Breast cancer cells display highly disorganized morphology (shape and structure). To conduct the study, the authors used a three-dimensional culture technique to create a realistic tumor model. In the culture, noncancerous breast cells were induced to form spheroids similar to the cellular structures found in the human breast. Cells carrying mutant p53 grew in the misshapen, disorganized manner typical of breast cancer. Reducing levels of mutant p53 was found to be sufficient to return these breast cancer cells to a more normal morphology.

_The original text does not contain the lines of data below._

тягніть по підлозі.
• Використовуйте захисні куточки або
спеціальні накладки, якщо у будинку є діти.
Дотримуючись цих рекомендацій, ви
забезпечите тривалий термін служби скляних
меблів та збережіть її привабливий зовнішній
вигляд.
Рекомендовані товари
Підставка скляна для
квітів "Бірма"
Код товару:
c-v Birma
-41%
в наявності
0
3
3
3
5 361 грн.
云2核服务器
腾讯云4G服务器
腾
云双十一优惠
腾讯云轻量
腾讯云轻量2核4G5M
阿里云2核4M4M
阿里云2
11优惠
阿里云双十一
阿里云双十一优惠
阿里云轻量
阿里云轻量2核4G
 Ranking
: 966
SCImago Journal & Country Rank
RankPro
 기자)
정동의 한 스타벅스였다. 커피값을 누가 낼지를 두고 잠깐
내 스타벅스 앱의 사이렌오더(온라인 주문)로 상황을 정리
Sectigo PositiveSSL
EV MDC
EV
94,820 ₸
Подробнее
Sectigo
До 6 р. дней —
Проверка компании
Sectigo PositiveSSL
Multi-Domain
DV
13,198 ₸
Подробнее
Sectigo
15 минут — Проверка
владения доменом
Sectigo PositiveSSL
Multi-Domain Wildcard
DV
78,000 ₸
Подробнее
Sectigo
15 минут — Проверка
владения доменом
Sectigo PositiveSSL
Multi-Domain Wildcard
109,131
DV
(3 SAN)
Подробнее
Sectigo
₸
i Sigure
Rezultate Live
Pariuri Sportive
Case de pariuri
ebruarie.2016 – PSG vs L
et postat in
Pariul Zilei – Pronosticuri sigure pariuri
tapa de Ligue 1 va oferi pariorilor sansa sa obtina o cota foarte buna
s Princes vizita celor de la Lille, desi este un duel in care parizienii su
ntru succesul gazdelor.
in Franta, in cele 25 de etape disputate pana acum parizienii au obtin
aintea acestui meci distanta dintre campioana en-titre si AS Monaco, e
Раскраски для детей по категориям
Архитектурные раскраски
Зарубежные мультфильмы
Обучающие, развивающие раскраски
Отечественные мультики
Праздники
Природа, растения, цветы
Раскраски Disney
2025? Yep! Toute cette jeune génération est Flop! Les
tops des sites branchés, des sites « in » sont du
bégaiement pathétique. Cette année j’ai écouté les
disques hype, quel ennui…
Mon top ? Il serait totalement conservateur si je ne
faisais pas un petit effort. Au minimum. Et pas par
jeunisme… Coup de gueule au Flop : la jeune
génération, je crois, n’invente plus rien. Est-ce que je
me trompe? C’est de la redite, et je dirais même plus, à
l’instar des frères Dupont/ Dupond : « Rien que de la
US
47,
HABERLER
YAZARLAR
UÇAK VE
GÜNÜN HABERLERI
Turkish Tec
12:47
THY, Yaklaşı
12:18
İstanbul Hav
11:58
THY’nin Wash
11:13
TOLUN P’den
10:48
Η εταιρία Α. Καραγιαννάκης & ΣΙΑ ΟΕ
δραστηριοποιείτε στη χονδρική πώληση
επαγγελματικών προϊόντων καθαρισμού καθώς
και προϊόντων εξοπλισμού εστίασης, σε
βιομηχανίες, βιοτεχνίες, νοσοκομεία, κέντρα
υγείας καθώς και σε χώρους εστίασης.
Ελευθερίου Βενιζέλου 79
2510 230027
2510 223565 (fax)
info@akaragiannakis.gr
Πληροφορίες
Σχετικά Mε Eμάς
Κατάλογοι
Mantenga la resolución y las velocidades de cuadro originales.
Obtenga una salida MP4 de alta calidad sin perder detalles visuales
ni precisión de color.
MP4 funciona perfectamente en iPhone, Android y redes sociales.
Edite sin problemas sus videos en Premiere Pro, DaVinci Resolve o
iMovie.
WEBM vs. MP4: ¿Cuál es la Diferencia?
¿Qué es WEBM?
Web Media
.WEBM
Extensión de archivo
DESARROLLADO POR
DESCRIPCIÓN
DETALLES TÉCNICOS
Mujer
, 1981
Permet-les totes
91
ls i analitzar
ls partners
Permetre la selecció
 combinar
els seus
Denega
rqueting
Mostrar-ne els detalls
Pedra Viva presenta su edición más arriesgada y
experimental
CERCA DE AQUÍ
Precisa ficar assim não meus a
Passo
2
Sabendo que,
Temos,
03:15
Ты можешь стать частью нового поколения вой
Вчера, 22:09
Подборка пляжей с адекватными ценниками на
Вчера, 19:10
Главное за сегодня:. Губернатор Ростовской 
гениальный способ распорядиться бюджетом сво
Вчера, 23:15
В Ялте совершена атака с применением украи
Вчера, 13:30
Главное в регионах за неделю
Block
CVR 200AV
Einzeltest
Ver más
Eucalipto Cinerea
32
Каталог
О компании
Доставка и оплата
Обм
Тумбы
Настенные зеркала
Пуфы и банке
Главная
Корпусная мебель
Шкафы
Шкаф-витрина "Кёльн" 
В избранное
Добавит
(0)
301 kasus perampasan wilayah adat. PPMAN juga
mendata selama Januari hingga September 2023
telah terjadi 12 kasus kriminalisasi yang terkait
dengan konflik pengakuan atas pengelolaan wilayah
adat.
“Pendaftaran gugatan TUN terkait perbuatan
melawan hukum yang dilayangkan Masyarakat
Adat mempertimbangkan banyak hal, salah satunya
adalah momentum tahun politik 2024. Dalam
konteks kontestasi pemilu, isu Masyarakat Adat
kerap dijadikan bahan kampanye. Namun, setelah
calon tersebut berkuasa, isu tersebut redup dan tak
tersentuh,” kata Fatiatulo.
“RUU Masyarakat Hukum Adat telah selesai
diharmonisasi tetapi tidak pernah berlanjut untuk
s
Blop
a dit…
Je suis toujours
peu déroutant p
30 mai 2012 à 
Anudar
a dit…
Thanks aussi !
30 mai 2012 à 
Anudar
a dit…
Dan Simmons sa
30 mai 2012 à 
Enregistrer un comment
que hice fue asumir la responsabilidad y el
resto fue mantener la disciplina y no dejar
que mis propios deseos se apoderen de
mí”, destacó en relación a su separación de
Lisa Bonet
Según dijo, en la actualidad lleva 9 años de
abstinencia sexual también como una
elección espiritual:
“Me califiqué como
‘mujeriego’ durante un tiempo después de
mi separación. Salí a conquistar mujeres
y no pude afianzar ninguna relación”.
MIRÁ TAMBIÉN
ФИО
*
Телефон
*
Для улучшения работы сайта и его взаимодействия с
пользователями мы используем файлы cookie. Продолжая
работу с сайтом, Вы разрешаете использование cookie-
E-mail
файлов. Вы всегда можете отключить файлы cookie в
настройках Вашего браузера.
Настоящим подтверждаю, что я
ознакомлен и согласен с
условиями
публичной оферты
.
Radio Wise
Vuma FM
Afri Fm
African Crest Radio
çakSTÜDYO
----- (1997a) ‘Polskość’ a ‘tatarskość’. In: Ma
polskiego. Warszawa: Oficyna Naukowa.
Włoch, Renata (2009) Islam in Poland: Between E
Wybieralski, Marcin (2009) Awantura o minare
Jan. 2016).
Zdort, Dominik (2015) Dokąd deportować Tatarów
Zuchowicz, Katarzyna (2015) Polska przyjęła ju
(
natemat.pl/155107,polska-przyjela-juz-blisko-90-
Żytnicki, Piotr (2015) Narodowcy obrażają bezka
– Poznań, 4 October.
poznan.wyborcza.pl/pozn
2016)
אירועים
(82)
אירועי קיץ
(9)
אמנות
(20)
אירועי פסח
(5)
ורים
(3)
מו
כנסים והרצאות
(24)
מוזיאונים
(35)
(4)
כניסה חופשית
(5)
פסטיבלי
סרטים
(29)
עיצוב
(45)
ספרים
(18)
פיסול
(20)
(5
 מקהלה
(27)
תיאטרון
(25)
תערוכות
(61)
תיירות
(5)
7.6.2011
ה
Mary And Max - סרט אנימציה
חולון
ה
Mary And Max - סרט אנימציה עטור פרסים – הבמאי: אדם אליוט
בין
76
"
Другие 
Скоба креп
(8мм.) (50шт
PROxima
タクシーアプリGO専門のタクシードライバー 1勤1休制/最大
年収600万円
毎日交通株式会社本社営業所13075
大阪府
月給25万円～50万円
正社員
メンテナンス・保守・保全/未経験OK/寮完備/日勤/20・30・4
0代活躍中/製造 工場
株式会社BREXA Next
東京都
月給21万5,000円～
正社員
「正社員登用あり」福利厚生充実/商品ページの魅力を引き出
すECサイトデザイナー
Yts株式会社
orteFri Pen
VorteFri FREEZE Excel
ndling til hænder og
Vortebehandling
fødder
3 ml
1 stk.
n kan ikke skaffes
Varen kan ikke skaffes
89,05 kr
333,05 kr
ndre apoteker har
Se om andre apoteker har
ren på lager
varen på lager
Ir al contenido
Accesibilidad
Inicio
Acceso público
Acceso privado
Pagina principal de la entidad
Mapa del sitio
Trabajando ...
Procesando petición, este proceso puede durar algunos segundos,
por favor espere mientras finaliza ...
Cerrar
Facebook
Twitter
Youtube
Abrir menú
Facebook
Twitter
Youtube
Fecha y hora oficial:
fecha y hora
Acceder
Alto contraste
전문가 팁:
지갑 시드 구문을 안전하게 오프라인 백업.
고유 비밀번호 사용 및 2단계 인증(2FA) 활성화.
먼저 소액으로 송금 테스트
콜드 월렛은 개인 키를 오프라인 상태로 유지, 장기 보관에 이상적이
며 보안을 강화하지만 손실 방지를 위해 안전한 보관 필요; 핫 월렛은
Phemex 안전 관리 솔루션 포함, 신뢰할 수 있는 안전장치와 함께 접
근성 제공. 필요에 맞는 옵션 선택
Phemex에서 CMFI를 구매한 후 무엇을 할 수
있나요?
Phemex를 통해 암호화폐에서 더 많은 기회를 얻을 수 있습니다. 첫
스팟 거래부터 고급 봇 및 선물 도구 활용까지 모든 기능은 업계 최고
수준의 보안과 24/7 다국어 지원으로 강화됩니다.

Further analysis demonstrated that the mevalonate pathway, a cholesterol-building pathway, was significantly upregulated by mutant p53. This pathway was shown to be both necessary and sufficient for the effects of mutant p53 on breast tissue architecture. Statin drugs lower cholesterol by inhibiting a step in the same pathway. When cells with mutant p53 were treated with statins, their disorganized, invasive growth was halted and some died. The authors conclude that the study findings imply that the mevalonate pathway may be a promising therapeutic target for tumors bearing mutations in p53. In a separate interview, study author Carol Prives of Columbia University said, "The data raises the possibility that we might identify subsets of patients whose tumors may respond to statins."

The bottom line

The fact that tumor suppressor p53 is not mutated in many breast cancers might explain why statin use influences breast cancer risk and survival inconsistently. Also, the observation that p53 mutations are rare in early-stage ER+ breast cancer could explain the finding that Lipitor appears to improve the outcome of stage III and stage IV breast cancer, but not stage I or stage II. Clearly, it is not currently possible to determine which breast cancer survivors could benefit from statin use. However, for those who need to take statins, lipophilic statins such as Zocor and Lipitor appear to be the best choice.